* What you will do
A verbatim copy is needed of the lines below from the one containing "Рекомендуем" up to and including the one containing "کویر مرنجاب در", excluding pictures.

* Excerpted records
* * *

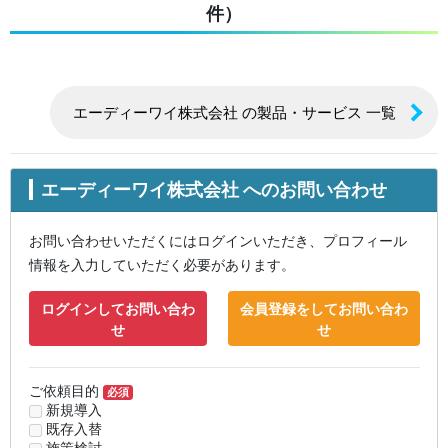
件）
エーディーワイ株式会社 の製品・サービス 一覧
エーディーワイ株式会社 へのお問い合わせ
お問い合わせいただくにはログインいただき、プロフィール
情報を入力していただく必要があります。
ログインしてお問い合わ
会員登録をしてお問い合わ
せ
せ
ご依頼目的
必須
新規導入
既存入替
施策検討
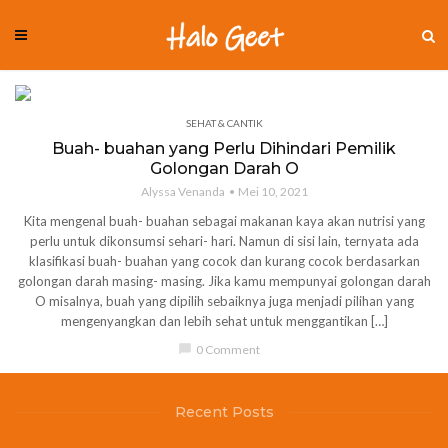
SEHAT & CANTIK
Buah- buahan yang Perlu Dihindari Pemilik
Golongan Darah O
Alyssa Venanda
Mei 10, 2021
Kita mengenal buah- buahan sebagai makanan kaya akan nutrisi yang
perlu untuk dikonsumsi sehari- hari. Namun di sisi lain, ternyata ada
klasifikasi buah- buahan yang cocok dan kurang cocok berdasarkan
golongan darah masing- masing. Jika kamu mempunyai golongan darah
O misalnya, buah yang dipilih sebaiknya juga menjadi pilihan yang
mengenyangkan dan lebih sehat untuk menggantikan […]
chat_bubble
0 Comment
Recent Posts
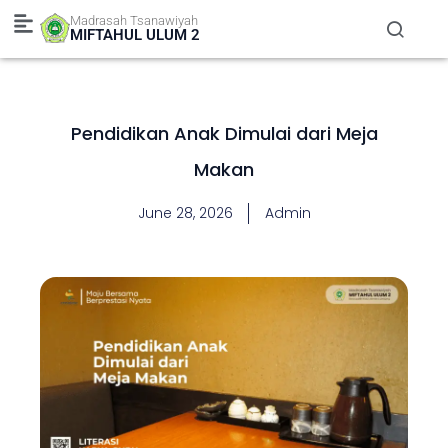
Skip
Madrasah Tsanawiyah
to
MIFTAHUL ULUM 2
content
Pendidikan Anak Dimulai dari Meja
Makan
June 28, 2026
Admin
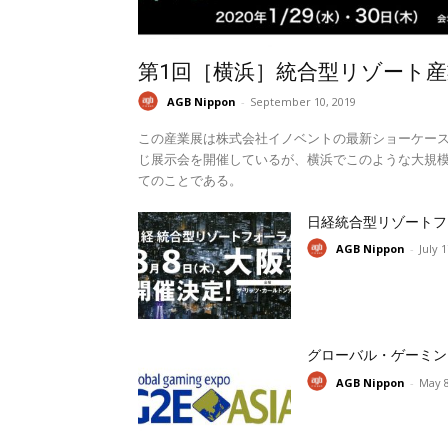
第1回［横浜］統合型リゾート産
AGB Nippon
-
September 10, 2019
この産業展は株式会社イノベントの最新ショーケー
じ展示会を開催しているが、横浜でこのような大規模
てのことである。
日経統合型リゾートフ
AGB Nippon
-
July 
グローバル・ゲーミン
AGB Nippon
-
May 8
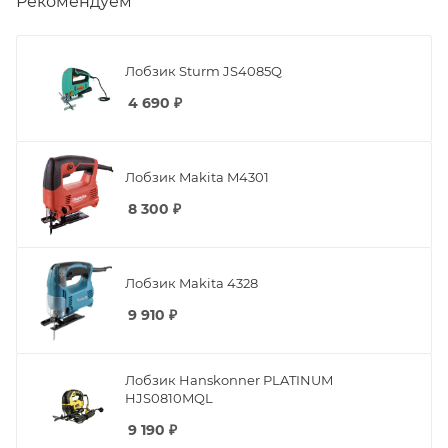
Рекомендуем
Лобзик Sturm JS4085Q
4 690
₽
Лобзик Makita M4301
8 300
₽
Лобзик Makita 4328
9 910
₽
Лобзик Hanskonner PLATINUM
HJS0810MQL
9 190
₽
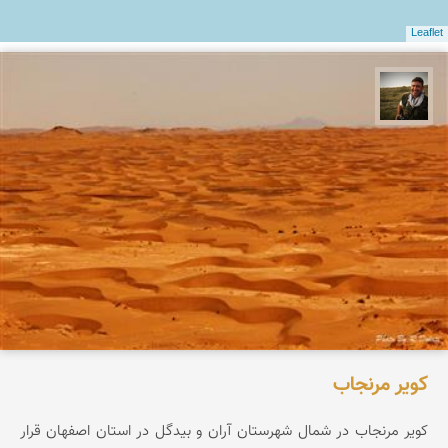
Leaflet
رضا دولتی
کویر مرنجاب
کویر مرنجاب در شمال شهرستان آران و بیدگل در استان اصفهان قرار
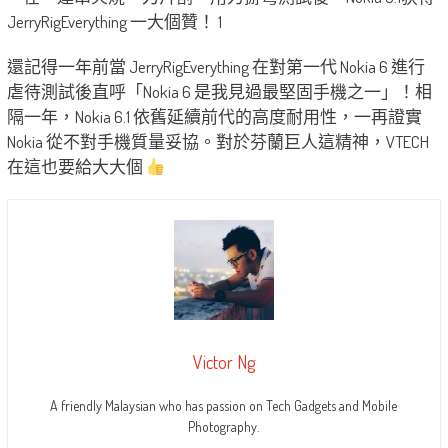
還記得一年前當 JerryRigEverything 在對第一代 Nokia 6 進行
虐待測試後直呼「Nokia 6 是我見過最堅固手機之一」！相
隔一年，Nokia 6.1 依舊延續前代的高度耐用性，一再證實
Nokia 從不對手機質量妥協。對於芬蘭巨人這精神，VTECH
在這也要給大大個
Victor Ng
A friendly Malaysian who has passion on Tech Gadgets and Mobile
Photography.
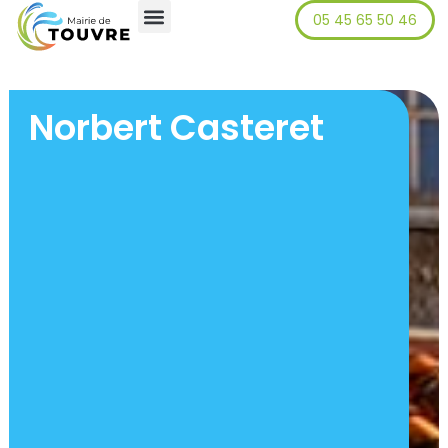
05 45 65 50 46
principal
Norbert Casteret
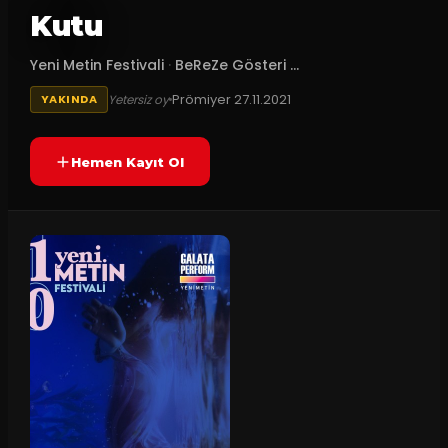
Kutu
Yeni Metin Festivali
·
BeReZe Gösteri ...
Prömiyer
27.11.2021
Yetersiz oy
YAKINDA
Hemen Kayıt Ol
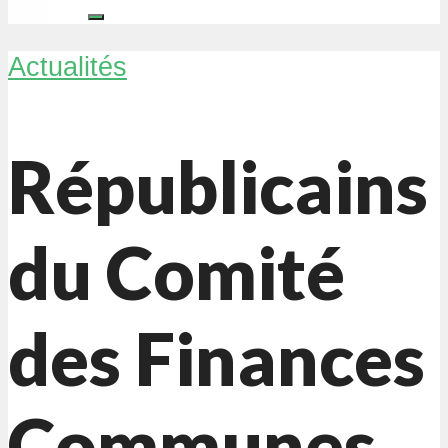
Actualités
Républicains
du Comité
des Finances
Communes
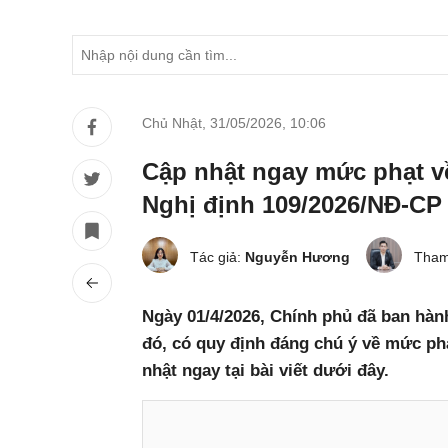
Chủ Nhật, 31/05/2026
,
10:06
Cập nhật ngay mức phạt về
Nghị định 109/2026/NĐ-CP
Tác giả:
Nguyễn Hương
Tham
Ngày 01/4/2026, Chính phủ đã ban hàn
đó, có quy định đáng chú ý về mức ph
nhật ngay tại bài viết dưới đây.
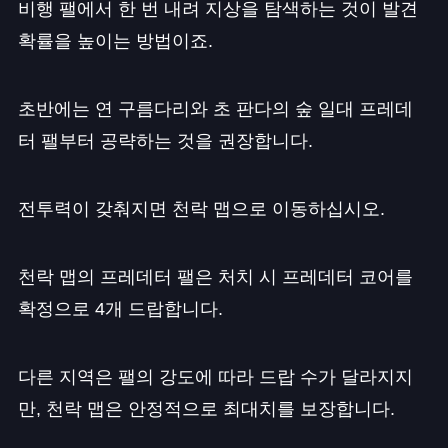
비행 팰에서 한 번 내려 지상을 탐색하는 것이 발견
확률을 높이는 방법이죠.
초반에는 연 구름다리와 초 판다의 숲 일대 프레데
터 팰부터 공략하는 것을 권장합니다.
전투력이 갖춰지면 천락 맵으로 이동하십시오.
천락 맵의 프레데터 팰은 처치 시 프레데터 코어를
확정으로 4개 드랍합니다.
다른 지역은 팰의 강도에 따라 드랍 수가 달라지지
만, 천락 맵은 안정적으로 최대치를 보장합니다.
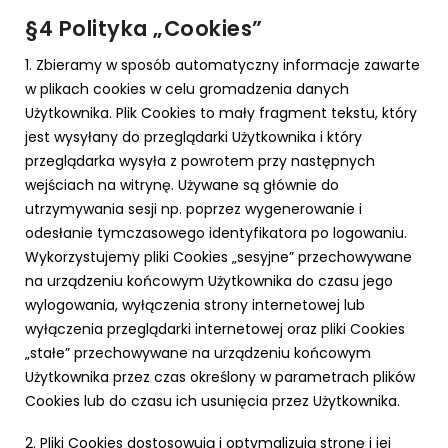
§4 Polityka „Cookies”
1. Zbieramy w sposób automatyczny informacje zawarte
w plikach cookies w celu gromadzenia danych
Użytkownika. Plik Cookies to mały fragment tekstu, który
jest wysyłany do przeglądarki Użytkownika i który
przeglądarka wysyła z powrotem przy następnych
wejściach na witrynę. Używane są głównie do
utrzymywania sesji np. poprzez wygenerowanie i
odesłanie tymczasowego identyfikatora po logowaniu.
Wykorzystujemy pliki Cookies „sesyjne” przechowywane
na urządzeniu końcowym Użytkownika do czasu jego
wylogowania, wyłączenia strony internetowej lub
wyłączenia przeglądarki internetowej oraz pliki Cookies
„stałe” przechowywane na urządzeniu końcowym
Użytkownika przez czas określony w parametrach plików
Cookies lub do czasu ich usunięcia przez Użytkownika.
2. Pliki Cookies dostosowują i optymalizują stronę i jej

* * *

* Task result
Рекомендуем
Лобзик Sturm JS4085Q
4 690
₽
Лобзик Makita M4301
8 300
₽
Лобзик Makita 4328
9 910
₽
Лобзик Hanskonner PLATINUM
HJS0810MQL
9 190
₽
Leaflet
رضا دولتی
کویر مرنجاب
کویر مرنجاب در شمال شهرستان آران و بیدگل در استان اصفهان قرار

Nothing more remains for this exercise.